Plaiding, again.
Doug Hughes
doug@Eng.Auburn.Edu
Sun, 16 Jan 2000 10:27:53 -0600 (CST)
On 15 Jan 2000, Amos Gouaux wrote:
> Yeah, I know this has been gone over before, but I'm still a little
> bit stuck on this plaiding business, at least in this specific case
> (Cyrus message store).
>
> We've got an E250 that's hooked up to an A3500 controller, which in
> turn has 2 D1000 trays associated with it. These D1000 trays are
> divided so that each half is on a different bus on the A3500
> controller. The trays are fully populated with the 9GB, 10K RPM
> drives. This results in 4 SCSI chains of 6 disk drives each. We've
> also purchased VxVM and VxFS for this box, which is currently
> running Solaris 2.6. (I just happened to get the VxVM and VxFS
> releases that will run on Solaris 7, but I don't think I'll be able
> upgrade the box just yet.)
>
> These trays are going to be used as the message store for a Cyrus
> IMAP server that will be running on this E250. This message store
> is quite similar to MH or INN in that it stores the messages one per
> file. There are also some cache files per folder (directory) that
> store accesses and message headers, among other things. After
> running some crude scripts, we've observed that the predominate file
> size is roughly 8KB.
>
> So, what we've considered doing was to create 5 RAID5 LUNs composed
> of 4 drives. That way each drive of a LUN is on a separate bus.

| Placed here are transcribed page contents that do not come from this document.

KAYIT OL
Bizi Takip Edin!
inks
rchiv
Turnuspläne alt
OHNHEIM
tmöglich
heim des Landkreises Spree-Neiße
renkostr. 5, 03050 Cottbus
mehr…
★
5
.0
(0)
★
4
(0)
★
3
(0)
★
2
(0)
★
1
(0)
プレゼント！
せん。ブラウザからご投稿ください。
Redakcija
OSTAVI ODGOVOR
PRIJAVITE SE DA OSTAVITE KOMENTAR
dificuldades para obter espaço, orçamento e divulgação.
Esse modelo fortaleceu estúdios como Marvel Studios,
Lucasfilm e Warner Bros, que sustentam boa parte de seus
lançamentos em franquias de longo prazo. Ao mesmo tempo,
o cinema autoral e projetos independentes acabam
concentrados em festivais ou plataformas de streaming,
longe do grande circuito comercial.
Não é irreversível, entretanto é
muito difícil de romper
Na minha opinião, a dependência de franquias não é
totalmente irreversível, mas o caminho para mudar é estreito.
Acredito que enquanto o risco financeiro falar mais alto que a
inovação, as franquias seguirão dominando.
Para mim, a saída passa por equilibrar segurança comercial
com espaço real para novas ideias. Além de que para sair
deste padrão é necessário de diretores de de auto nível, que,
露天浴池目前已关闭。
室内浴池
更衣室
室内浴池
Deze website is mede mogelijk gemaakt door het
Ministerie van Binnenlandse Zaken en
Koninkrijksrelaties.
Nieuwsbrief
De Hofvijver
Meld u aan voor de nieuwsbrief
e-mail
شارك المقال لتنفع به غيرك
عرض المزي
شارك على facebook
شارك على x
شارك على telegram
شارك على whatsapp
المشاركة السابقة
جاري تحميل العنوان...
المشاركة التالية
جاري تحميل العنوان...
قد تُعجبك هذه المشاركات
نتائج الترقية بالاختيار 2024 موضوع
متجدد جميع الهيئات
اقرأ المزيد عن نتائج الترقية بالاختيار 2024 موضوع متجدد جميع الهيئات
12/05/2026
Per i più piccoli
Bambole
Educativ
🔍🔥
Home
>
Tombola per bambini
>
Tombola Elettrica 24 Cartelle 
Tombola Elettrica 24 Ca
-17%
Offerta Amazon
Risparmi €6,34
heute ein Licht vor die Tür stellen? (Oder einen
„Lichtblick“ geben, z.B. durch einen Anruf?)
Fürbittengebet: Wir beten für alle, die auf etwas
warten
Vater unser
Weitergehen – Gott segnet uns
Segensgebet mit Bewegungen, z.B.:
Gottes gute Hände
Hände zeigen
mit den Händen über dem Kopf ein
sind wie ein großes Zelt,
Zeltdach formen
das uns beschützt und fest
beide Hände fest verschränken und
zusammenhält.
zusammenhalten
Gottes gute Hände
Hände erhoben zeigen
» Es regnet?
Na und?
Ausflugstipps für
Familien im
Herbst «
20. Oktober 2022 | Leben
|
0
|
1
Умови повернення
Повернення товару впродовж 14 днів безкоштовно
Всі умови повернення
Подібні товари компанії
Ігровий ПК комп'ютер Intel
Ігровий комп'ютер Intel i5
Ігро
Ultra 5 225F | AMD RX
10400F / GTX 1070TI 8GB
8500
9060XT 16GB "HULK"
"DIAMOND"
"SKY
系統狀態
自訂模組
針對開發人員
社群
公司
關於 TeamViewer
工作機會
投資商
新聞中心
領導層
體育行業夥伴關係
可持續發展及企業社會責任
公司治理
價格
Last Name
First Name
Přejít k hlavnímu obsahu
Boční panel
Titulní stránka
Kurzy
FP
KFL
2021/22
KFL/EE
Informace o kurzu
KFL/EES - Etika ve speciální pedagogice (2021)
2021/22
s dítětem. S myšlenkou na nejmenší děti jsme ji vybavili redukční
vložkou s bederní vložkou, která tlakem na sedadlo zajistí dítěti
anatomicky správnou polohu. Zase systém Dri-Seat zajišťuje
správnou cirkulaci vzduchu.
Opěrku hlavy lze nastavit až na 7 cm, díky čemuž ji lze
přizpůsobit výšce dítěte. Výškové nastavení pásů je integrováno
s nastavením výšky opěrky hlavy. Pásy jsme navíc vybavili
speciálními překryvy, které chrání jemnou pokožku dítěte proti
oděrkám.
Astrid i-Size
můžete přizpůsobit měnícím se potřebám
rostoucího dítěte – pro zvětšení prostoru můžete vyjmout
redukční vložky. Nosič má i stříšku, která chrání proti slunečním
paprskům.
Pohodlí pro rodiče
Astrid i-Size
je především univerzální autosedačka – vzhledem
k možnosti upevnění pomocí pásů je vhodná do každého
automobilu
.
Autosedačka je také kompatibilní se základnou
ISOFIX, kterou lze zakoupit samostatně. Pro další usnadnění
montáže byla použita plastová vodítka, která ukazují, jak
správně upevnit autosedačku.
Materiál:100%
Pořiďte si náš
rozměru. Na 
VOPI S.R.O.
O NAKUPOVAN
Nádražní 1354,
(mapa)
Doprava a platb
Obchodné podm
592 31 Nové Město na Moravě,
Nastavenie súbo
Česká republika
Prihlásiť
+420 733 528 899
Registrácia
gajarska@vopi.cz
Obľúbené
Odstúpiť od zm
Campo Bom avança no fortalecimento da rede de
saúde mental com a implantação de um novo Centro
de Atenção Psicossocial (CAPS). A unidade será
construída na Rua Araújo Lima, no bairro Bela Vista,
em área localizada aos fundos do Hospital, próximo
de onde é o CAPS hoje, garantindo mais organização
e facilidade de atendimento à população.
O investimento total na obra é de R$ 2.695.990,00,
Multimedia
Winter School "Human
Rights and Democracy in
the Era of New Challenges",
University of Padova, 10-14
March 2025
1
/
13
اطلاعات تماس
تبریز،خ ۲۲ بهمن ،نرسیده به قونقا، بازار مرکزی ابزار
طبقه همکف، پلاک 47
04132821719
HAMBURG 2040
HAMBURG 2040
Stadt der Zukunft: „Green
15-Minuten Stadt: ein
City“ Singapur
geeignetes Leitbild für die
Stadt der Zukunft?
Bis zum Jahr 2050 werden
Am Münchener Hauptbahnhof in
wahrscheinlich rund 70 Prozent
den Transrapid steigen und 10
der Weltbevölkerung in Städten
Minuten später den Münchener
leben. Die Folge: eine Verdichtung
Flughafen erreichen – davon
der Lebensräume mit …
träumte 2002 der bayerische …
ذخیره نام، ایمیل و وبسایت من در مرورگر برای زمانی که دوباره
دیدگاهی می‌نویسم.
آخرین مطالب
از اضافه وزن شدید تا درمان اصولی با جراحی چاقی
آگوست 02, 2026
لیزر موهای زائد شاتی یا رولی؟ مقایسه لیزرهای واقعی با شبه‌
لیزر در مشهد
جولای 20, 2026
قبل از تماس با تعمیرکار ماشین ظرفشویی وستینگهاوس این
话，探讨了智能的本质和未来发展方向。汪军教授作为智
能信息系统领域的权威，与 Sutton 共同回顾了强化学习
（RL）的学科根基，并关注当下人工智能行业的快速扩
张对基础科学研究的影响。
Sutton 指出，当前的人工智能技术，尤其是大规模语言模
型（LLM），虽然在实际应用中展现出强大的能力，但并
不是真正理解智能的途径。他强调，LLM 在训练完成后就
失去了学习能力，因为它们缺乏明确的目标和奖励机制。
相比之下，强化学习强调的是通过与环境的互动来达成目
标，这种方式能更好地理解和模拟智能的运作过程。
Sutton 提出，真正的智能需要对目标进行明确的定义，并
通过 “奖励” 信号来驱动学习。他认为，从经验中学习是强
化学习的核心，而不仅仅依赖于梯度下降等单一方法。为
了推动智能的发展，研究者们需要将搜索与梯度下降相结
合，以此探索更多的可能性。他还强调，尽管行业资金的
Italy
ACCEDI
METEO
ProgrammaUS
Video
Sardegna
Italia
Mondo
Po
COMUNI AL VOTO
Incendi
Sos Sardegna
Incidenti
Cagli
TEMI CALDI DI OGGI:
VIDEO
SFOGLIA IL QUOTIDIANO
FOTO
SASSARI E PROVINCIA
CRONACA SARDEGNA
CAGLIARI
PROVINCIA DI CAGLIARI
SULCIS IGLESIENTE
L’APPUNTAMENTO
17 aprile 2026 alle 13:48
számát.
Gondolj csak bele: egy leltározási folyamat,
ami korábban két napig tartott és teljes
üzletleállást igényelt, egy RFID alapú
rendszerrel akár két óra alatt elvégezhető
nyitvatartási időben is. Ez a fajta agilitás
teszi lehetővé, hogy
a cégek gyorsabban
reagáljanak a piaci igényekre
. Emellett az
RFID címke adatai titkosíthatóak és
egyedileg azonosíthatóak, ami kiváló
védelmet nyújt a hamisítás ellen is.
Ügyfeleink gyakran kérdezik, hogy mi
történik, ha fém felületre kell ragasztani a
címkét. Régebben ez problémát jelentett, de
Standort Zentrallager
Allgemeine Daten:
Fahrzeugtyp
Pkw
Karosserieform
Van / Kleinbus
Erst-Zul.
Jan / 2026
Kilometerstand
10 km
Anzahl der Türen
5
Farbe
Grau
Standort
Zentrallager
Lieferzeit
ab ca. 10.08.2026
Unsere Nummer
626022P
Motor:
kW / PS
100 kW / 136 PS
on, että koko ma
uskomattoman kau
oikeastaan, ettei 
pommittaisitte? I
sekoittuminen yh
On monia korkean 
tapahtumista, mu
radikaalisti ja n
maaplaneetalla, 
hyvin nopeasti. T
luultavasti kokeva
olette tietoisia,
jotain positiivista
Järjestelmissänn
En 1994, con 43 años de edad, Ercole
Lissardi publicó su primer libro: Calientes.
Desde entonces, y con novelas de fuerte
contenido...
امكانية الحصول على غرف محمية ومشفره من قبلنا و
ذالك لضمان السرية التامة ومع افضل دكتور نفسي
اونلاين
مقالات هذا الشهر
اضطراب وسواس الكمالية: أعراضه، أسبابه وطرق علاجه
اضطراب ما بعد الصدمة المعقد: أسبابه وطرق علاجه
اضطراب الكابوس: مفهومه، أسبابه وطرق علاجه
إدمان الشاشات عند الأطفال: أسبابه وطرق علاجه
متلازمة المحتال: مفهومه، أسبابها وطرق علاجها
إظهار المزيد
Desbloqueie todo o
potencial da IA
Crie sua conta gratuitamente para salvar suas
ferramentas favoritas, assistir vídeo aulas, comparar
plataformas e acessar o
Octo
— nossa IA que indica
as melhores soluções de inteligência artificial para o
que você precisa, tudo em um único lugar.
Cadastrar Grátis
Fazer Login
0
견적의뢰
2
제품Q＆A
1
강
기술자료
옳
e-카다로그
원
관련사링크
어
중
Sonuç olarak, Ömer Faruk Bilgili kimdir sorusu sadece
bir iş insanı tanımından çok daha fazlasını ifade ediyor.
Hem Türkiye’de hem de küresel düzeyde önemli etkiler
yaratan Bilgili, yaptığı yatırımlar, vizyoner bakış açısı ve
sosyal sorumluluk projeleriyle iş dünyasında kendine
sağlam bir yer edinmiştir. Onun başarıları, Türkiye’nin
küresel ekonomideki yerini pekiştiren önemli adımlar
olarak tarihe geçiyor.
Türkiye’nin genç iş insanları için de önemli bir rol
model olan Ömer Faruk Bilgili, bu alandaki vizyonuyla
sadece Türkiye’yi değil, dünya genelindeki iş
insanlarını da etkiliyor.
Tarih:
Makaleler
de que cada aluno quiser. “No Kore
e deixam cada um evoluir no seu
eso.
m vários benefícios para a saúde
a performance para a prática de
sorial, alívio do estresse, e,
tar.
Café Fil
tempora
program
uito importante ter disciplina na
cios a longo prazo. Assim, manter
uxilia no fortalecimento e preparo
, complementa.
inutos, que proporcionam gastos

> The segment size (this time anyway) is 8KB (16 blocks). We settled
> on 8KB because of the message sizes. We were then thinking of using
> the remaining 4 drives as hot spares.
>
> How does that sound so far? Suggestions?
I would actually make the stripeunit larger than 8K. 64k would probably
be good. For best results, you should experiment. (We use cyrus on a
sparc storage array with a large stripe width for folders). And for
the INBOX folder we use a stripewidth of 512K.
>
> Now comes the part that we've had the most difficulty in resolving:
> filesystem layouts. I suppose we could have 5 separate filesystems
> on each of these LUNs. Unfortunately, this would tend to mean that
> we have to shuffle accounts between these filesystems to keep things
> more or less balanced. Instead, what I'd like to see is one
> filesystem composed of these LUNs, if that's at all reasonable.
It is, but you've have to sort of scratch your proposed volume layout.
The only way to get one filesystem is to have one volume. There are
two ways to do this:
1) You can create a single RAID-5 volume on 4 disks and then grow
it over the other disk (thus having a data column and parity column
split over all the disks and having 1/3 overhead.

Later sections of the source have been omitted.